A number of papers and patents in the literature describe various components of semi-automatic problem diagnosis systems that were developed and used in the context of mainframe computer systems [14,31,22], other highly reliable systems [1,17,32] and the phone system [35,21]. These systems used the technique of continuous monitoring of the health of the system. Events affecting the health of the system were fed into a decision tree based expert diagnosis system. The expert system used the input events to walk down its decision tree to narrow down the set of possible problematic situations that might be present.
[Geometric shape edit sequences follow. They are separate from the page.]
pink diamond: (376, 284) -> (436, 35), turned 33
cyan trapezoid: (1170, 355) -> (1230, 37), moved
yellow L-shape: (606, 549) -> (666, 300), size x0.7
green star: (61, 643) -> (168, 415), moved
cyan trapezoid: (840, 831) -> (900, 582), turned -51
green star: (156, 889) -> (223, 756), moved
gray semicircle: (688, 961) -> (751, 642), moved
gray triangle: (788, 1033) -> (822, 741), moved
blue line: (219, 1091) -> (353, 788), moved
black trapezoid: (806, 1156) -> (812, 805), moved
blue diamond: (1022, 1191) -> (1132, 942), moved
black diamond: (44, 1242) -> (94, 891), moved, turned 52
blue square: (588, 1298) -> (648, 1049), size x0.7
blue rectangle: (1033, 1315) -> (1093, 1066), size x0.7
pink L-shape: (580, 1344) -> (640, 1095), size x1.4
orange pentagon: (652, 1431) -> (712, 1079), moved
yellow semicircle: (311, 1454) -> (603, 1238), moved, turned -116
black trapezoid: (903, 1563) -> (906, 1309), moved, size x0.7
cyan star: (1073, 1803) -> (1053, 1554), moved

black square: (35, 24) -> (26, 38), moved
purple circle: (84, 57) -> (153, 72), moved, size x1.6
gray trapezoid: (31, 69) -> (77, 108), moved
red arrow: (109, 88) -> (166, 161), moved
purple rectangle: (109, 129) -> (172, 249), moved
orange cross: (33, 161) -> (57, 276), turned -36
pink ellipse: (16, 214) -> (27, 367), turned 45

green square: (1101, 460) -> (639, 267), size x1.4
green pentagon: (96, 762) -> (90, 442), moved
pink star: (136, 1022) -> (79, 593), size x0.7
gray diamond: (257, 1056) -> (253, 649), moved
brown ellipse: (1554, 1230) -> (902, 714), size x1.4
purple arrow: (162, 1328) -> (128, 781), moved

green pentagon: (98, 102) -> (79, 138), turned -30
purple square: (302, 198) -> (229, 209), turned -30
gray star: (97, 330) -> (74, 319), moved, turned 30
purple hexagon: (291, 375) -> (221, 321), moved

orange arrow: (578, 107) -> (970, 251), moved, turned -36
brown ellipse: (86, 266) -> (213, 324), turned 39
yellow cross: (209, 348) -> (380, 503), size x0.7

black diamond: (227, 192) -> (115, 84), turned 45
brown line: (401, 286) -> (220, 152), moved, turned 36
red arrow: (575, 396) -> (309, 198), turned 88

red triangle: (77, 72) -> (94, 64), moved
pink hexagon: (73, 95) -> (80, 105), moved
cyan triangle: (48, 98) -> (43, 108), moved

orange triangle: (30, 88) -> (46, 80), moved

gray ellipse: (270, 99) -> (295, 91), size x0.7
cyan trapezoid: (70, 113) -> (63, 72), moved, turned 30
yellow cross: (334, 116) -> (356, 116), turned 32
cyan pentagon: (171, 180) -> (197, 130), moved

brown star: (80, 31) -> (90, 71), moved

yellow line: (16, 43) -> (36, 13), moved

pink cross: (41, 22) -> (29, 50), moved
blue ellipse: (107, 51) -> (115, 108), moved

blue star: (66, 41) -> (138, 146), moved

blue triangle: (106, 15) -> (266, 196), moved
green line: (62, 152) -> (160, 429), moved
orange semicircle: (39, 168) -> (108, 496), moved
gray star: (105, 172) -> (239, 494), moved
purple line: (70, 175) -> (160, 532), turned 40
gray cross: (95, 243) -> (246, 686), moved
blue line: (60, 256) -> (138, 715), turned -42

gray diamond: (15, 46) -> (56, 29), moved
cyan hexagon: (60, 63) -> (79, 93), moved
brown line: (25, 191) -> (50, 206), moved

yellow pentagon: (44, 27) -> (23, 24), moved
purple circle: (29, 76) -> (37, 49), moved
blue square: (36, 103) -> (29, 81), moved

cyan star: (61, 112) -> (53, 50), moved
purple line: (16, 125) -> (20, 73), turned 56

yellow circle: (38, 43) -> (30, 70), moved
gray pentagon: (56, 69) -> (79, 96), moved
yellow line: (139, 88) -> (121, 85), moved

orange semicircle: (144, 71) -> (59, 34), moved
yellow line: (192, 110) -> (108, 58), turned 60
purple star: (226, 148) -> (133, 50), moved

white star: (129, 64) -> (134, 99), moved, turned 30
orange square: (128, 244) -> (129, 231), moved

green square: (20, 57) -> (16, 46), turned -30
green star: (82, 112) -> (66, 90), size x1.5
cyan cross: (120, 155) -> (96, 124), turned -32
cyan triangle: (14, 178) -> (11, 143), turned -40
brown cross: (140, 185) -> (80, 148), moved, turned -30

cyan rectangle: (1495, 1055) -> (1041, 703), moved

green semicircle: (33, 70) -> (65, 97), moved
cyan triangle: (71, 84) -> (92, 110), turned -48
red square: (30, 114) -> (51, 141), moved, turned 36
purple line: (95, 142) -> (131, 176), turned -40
The hardest part of building such a system was defining the set of events to be monitored and building the knowledge base (the decision tree) of the expert system. There is some literature that describes at an abstract level how such knowledge base rule-sets can be created for a specific system based on probabilistic data about events and problems [35,34]. Presumably, in practice, these knowledge bases were created based on experience information gathered from the field.
In some ways the work that we describe in this paper is similar to this older work. We also use continuous monitoring and have a rule-set and use thresholds to trigger off further diagnosis steps including various kinds of active tests.
Our work differs from this older work in that it provides novel guiding principles and a certain structure to the problem of designing rule-sets, thresholds, causality in related diagnosis procedures and active tests. The four auto-diagnosis techniques that we present were designed based on our knowledge of common field problems and how the occurrence of such field problems effects the dynamics of modern layered operating systems. The technique of protocol augmentation directly targets problems that arise out of inadequate, incompletely specified or poorly implemented open network protocols. Such problems are much more widespread and important in today's network-centric open computing infrastructures than in older environments where communication was based on closed proprietary protocols.